After Chicago, the professional ranters will find themselves increasingly sidelined, I suspect, perhaps even where health care is concerned. Which will not deter them, just as the Palin fiasco did not deter them from just adopting the better part of valor and keeping a low profile for a while. Sure, the health insurance debate is far from over and given the millions spent by the insurance companies to produce scare-ads and convince senators,   Obama may well fail to get the entire package. But he will get something from it, and be that merely clarity about who is who. The American people, apparently, want reform, some 47 million are uninsured and that is shocking in a modern, industrialized country. But rather than engage in reasonable deliberation, the opposition has hitched its cart to fellows like Beck, who are cynically playing the lunatic fringe for all they can, because there is money to be made in them thar hills. It’s hardly astonishing that the Obama administration is now seeking support from the GOP, particularly the governors. Schwarzenegger is more or less on board.

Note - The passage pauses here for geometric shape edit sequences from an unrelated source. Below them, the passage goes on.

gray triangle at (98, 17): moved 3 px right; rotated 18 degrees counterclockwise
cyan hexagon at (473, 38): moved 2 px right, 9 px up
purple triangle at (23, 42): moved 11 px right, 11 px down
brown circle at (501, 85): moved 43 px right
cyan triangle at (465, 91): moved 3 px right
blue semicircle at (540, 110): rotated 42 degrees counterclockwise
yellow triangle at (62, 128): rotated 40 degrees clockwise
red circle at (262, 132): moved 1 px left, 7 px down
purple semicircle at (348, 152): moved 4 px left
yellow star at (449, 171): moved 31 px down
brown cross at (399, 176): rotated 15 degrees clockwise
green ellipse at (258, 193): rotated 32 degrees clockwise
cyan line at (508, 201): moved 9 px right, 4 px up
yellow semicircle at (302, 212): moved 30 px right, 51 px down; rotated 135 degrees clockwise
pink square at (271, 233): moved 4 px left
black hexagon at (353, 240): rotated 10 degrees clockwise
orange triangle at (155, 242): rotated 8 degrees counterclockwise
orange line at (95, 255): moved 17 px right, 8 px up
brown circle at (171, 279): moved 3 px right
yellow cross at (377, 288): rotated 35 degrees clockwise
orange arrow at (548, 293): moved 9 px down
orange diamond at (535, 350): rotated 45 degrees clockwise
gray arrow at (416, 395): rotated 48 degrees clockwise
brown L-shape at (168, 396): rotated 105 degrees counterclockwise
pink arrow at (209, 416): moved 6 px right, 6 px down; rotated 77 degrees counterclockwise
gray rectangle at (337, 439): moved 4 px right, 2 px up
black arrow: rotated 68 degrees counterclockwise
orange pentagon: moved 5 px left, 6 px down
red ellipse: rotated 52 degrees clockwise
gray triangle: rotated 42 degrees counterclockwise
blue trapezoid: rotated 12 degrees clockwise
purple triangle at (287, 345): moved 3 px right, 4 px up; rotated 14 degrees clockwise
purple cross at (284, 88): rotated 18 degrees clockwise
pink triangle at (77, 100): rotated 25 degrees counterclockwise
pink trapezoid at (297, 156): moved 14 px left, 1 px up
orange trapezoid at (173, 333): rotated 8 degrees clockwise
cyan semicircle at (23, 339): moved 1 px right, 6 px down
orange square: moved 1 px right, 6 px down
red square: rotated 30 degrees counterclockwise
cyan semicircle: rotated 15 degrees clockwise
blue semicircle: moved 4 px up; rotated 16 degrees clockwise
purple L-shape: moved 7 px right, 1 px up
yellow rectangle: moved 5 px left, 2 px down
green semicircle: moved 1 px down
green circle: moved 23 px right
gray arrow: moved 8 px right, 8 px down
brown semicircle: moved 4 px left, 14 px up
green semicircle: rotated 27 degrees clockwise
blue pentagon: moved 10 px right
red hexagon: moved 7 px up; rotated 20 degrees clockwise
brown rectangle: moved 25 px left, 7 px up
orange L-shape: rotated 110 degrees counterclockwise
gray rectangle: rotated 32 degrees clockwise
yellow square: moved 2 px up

What this sounds like is a kind of methadone program for sections of the GOP that have become addicted to the simplistic, borderline rhetorical bilge being thrown daily at the US public by self-seeking radio hosts.  If the GOP wants to win presidentials again, it will have to change some of its political planks and above all unload all the loose cannons, professional peddlers of political hallucinations and sundry buffoons at the nearest port of call.